Уж вы, раны мои, вы больным-больны,
Уж вы, раны мои, меня в гроб завели!
Уж ты, конь, ты, мой конь!
Ты беги-ка, душа – добрый конь,
К нам, на Тихий Дон!
Ты вскочи, мой конь,
На широкий двор!
Как и выйдет к тебе
Старик старенький
Со старушечкой,
Старик старенький -
Родный батюшка!
А старушечка – родна матушка!
А молодушка – Молодая жена!
Как бы батюшке
Да низкий поклон,
А и матушке
Да низкий поклон,
Молодой жене -
На две волюшки:
Когда хочет она,
Пускай замуж идет,
А не хочет она,
Во вдовах сидит.

– Ах, какая прелесть, Пьер! – прервал его пение голос Люси. – Спойте еще раз.

– Нет. Зачем же. Вам, конечно, смешно! Ваши песни в тысячу раз лучше. Наши только сердцу говорят.

– Постойте, Пьер. Мне нравится мелодия. Я положу ее на ноты. Ну, спойте, еще!
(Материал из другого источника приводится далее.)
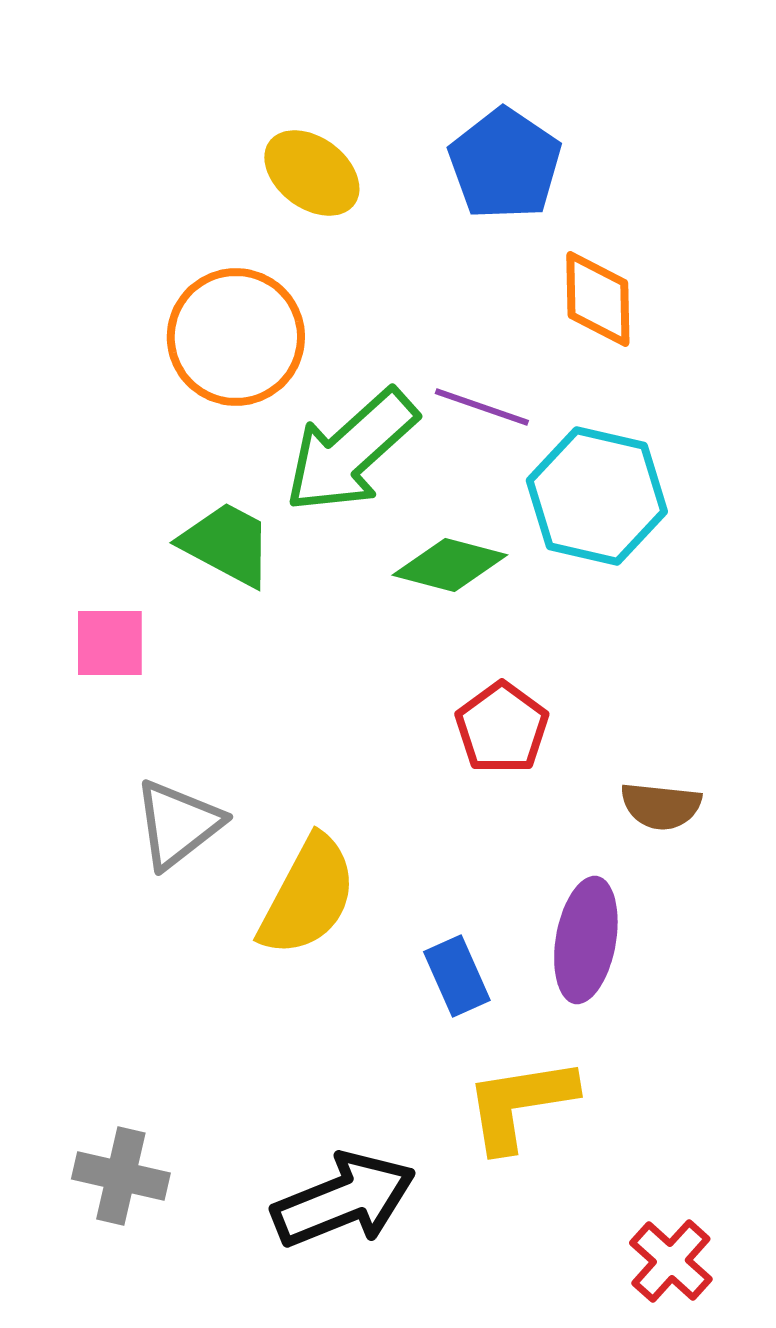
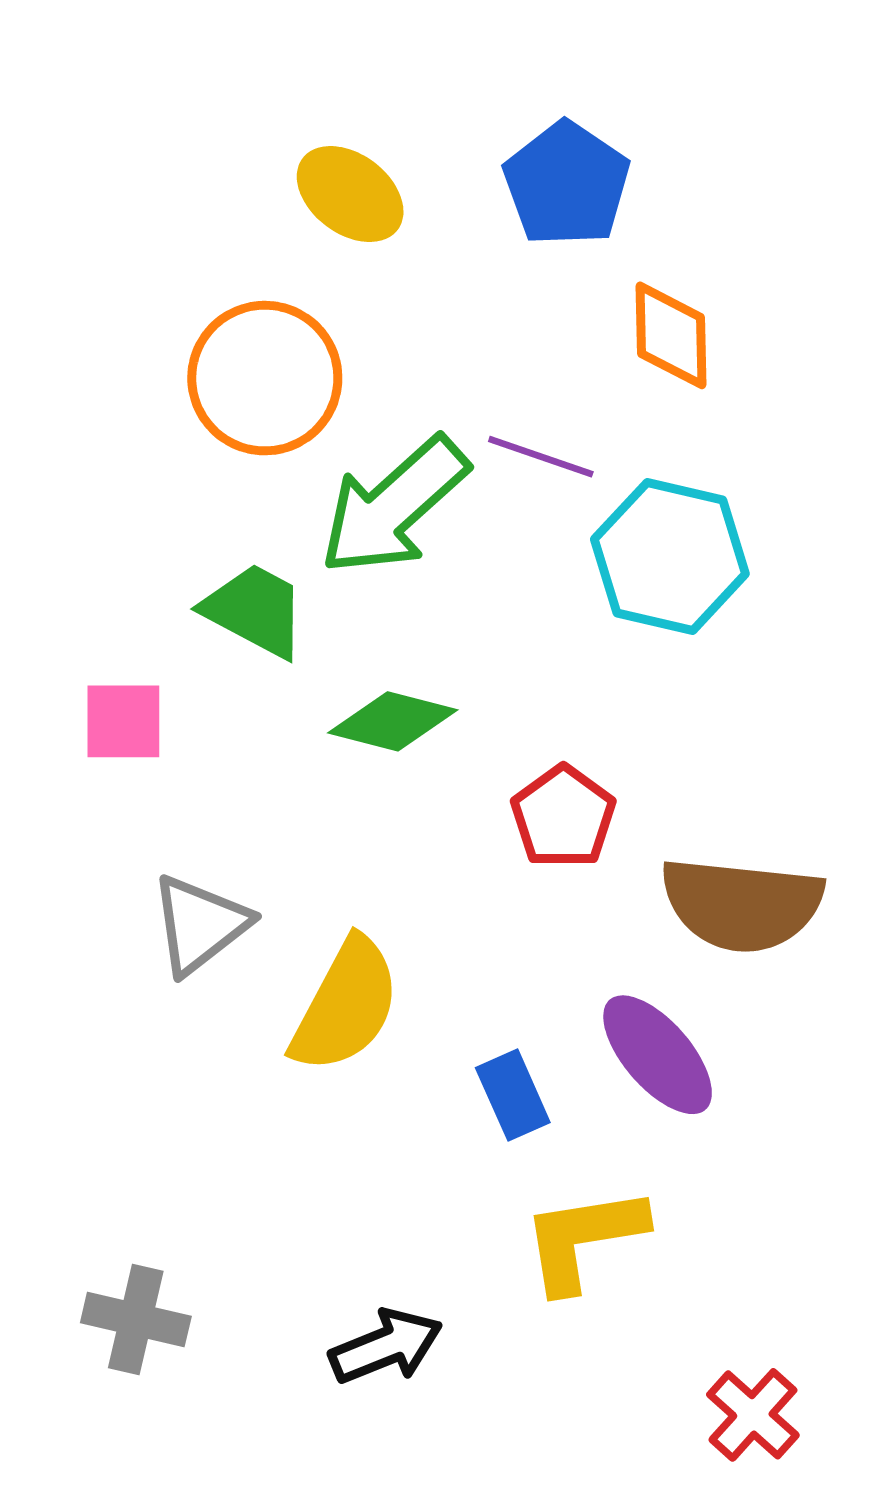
green diamond: (450, 565) -> (393, 721), moved
brown semicircle: (661, 806) -> (742, 904), size x1.8
purple ellipse: (586, 940) -> (658, 1055), turned -51
black arrow: (344, 1200) -> (386, 1346), size x0.7

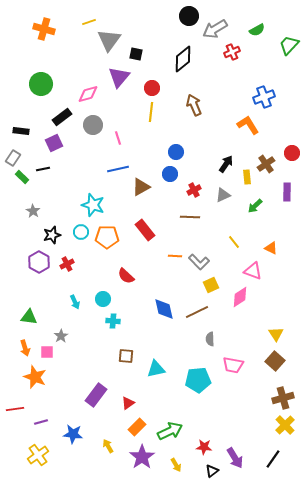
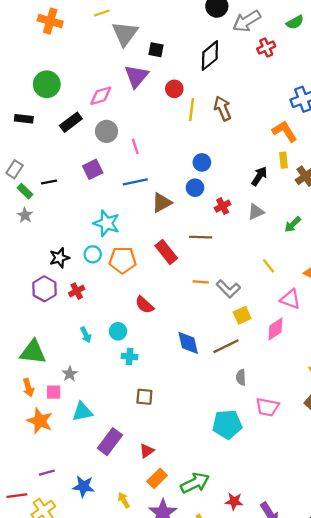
yellow line: (151, 112) -> (192, 110), moved
black rectangle: (21, 131) -> (24, 119), moved
purple square: (54, 143) -> (93, 169), moved
yellow rectangle: (247, 177) -> (283, 160), moved
gray star: (33, 211) -> (25, 215), moved
brown line: (190, 217) -> (201, 237), moved
green triangle: (29, 317) -> (33, 352), size x1.4
cyan triangle: (156, 369) -> (82, 412), moved
red line: (15, 409) -> (17, 496), moved

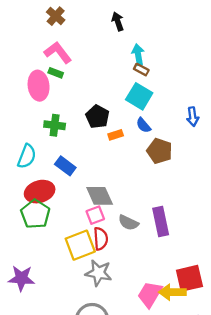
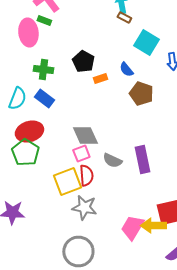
cyan square: (139, 96) -> (146, 42), moved
blue rectangle: (65, 166) -> (44, 98), moved

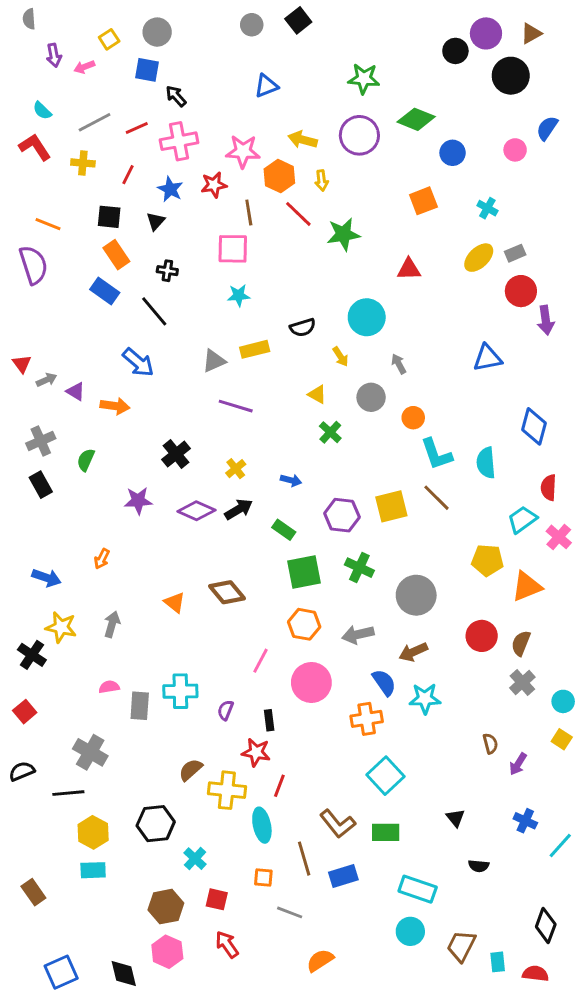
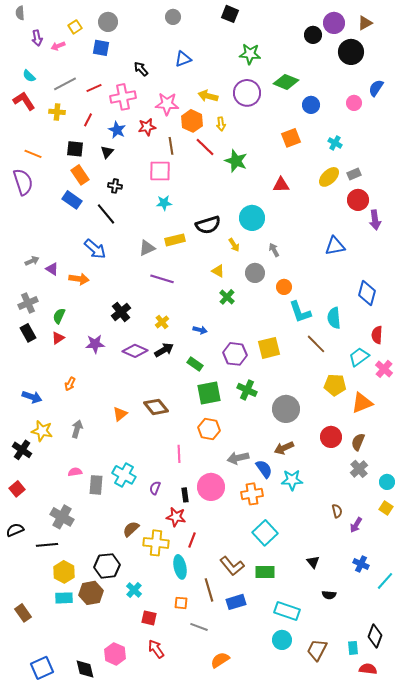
black square: (298, 20) -> (230, 14), moved, turned -30
black arrow: (176, 96) -> (141, 69), moved
green star: (343, 234) -> (236, 161), turned 30
black semicircle: (303, 327) -> (208, 225), size x1.4
red triangle: (22, 364) -> (58, 338), moved, turned 32
brown line: (437, 498) -> (316, 344), moved
orange triangle: (175, 602) -> (120, 414), turned 42
gray arrow: (358, 634) -> (238, 458), moved
pink line: (260, 661) -> (179, 454), turned -30
pink circle: (311, 682) -> (211, 487), moved
cyan cross: (180, 691) -> (124, 475), turned 30
brown hexagon: (166, 907) -> (91, 593), moved
cyan rectangle: (498, 962) -> (353, 648), moved

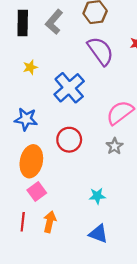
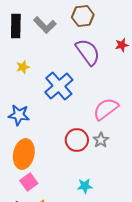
gray L-shape: (54, 22) -> (45, 25), turned -85
red circle: (69, 140) -> (77, 140), moved

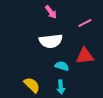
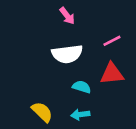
pink line: (85, 23) -> (112, 41), moved
cyan arrow: (61, 87) -> (80, 115), turned 88

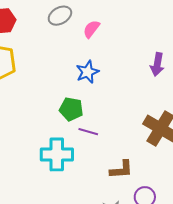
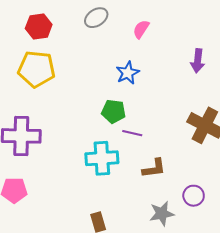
pink semicircle: (91, 29) -> (141, 29), moved
brown L-shape: (121, 170) -> (154, 168), moved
– Вам не понять, Люси, моих песен. Надо жить в нашей бедной стране, надо мерзнуть зимою, быть вечно голодным, и тогда вы поймете сладость нашей песни.

– Но она вовсе не грустная. Пойдемте!

Они вернулись домой. На столе лежали свежие газеты. Коньков ликовал, читая про победы русских, и с трудом сдерживал свою радость, чтобы не огорчить Люси. Однажды он прочел об обмене пленных и с радостью воскликнул:

– Значит, я свободен и могу ехать к моей Ольге.

– Да, вы свободны, – и голос Люси задрожал. – Когда же вы будете собираться в дорогу?

– Да завтра! Чем скорее, тем лучше, ведь Ольга ждет меня.

– Нет, завтра нельзя, еще надо оправиться, подождите неделю. Сделайте это для меня, мне бы не хотелось, чтобы все мои труды были напрасны и чтобы вы снова захворали.

Коньков остался. Разве он не обязан был Люси этим маленьким вниманием? Да и неделя в сборах и хлопотах перед отъездом прошла так быстро… Люси трогала его своей лаской и заботливостью. Она до мельчайших подробностей обдумала и приготовила все необходимое для дороги. В эту неделю трогательных приготовлений Коньков вдруг сблизился с Люси и, странное дело, полюбил ее.